Le curieux individu reste en bonne partie dans l'ombre. Seule sa paume touche une face légèrement penchée. Il est impossible de voir en entier l'être. C'est à croire qu'il veuille pour le moment, garder l’anonymat. Les tranchants se font plus menaçant et davantage d'animaux volants quittent leurs perchoirs de plafond. La rocaille est sans nul doute vivante, car elle ressent la présence de l'étranger et palpe ses intentions. S'il est animé de noirs desseins comme la destruction, il risque de repartir bredouille. Néanmoins, de sa peau grisâtre, il parcourt doucement dans la pénombre les pans rocheux et cristallisés. Cela témoigne d'une volonté plutôt neutre. Des pointes et formes bizarres et fantomatiques par endroits complètent la curieuse matière. L’être est très musclé et ne paraît pas vouloir le pouvoir, il ne cherche que la vérité. Ses pensées sont mises à rudes épreuves et révélées par les cristaux. Il s'agit d'un guerrier venu de lointaines contrées. Tout ce qu'il souhaite, c'est le savoir que recèlent les légendaires éclats. Un mot résonne dans le tunnel de la mine : « Korac ». La voix est forte comme un grognement et provient du mastodonte. Peu à peu, il sort du noir pour s'approcher encore. Une petite figue se dessine alors dans les cristaux.

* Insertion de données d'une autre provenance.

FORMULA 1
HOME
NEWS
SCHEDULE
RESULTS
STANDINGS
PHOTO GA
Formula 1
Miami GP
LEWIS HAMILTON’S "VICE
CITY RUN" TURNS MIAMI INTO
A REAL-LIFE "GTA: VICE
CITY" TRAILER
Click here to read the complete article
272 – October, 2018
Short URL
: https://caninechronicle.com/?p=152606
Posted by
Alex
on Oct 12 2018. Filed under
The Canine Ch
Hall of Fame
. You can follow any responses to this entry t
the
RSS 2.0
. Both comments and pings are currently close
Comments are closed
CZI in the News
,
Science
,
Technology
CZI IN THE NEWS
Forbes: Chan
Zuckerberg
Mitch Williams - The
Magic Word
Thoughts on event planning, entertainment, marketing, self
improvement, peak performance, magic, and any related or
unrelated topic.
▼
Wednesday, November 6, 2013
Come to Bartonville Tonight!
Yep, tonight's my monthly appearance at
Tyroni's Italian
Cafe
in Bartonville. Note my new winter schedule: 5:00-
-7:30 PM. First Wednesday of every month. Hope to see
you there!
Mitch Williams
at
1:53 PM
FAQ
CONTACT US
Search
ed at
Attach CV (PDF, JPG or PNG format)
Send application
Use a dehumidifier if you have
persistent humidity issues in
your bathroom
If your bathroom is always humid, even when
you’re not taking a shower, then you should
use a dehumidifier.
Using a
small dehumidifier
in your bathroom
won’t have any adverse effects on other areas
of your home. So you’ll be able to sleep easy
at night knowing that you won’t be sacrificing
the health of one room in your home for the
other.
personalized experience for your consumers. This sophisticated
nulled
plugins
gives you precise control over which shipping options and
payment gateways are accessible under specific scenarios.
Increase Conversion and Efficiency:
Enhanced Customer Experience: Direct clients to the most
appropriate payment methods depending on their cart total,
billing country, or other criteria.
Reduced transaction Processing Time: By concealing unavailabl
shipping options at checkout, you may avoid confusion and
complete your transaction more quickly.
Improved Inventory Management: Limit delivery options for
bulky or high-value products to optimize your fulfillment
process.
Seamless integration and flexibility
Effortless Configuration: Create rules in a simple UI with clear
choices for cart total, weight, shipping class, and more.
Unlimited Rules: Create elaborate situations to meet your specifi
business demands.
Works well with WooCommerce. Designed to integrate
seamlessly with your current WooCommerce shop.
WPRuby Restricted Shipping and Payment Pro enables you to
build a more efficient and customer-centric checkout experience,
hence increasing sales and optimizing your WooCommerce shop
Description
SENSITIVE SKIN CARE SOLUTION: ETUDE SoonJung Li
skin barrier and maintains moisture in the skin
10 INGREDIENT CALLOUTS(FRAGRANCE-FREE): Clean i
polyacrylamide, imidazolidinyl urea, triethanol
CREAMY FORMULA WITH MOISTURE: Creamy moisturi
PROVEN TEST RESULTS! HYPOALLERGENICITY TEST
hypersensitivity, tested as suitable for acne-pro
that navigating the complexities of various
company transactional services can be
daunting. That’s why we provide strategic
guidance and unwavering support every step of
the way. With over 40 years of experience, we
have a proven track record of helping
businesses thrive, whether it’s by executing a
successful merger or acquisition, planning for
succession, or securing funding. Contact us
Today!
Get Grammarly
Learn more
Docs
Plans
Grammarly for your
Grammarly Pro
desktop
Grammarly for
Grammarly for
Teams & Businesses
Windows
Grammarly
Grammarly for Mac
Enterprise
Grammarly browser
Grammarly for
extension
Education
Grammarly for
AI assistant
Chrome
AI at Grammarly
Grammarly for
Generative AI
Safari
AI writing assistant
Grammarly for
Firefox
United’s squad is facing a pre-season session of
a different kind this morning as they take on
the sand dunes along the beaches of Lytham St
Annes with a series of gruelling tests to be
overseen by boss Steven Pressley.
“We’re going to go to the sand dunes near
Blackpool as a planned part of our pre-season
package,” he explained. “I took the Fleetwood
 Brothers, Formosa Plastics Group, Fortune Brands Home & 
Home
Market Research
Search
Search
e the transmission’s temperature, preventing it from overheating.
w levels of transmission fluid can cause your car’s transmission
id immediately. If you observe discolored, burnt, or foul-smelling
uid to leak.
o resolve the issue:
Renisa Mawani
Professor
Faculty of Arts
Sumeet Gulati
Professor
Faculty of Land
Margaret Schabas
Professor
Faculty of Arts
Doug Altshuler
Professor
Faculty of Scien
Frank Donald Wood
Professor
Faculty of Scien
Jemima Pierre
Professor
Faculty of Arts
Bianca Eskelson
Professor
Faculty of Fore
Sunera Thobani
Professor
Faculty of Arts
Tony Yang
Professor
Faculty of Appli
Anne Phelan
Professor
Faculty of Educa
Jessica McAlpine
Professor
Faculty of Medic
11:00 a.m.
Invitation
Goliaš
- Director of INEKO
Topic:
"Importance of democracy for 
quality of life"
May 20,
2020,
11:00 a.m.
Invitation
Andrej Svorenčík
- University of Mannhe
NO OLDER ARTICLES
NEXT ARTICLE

« Du Korac à l'état pur. En suis-je digne ? » S'interroge la créature qui est désormais éclairée par la structure vivante et douée de ressentiments. Il est jugé par ses actes combatifs et violents, mais protecteurs et juste. Un fragment de cristal, Korac s’arrange de manière moléculaire, puis sort de l'édifice. Il s'agit d'un objet fin, allongé de la taille d'un os d’avant-bras. Le guerrier robuste est habillé d'un genre de short rouge avec des dorures. Sur ses bras, il possède brassard et bracelet. Il tend prudemment son bras droit vers l'artefact. Cela ressemble beaucoup à une dague, mais elle est entièrement en Korac. La matière lumineuse a choisi comment l'étranger va transporter une part de son essence. Le colosse est de couleur argileuse, aux cheveux noirs et aux oreilles pointues. Il semble faire bien deux mètres. Quelques tatouages bordent ses épaisses épaules et un os-collier flotte à son cou. Il a un faciès particulier avec des crocs proéminents. La pierre révèle qu'il n'a pas une once de haines dans ses gestes. Il est uniquement guidé par l'idée de protéger les êtres les plus faibles. Malgré sa bienveillance, on ressent qu'il n'hésitera pas à tuer s'il le devait. Une énorme hache finement dorée pend dans le dos. Sur la lame, des runes rouges sang s'illuminent à la présence de la dague.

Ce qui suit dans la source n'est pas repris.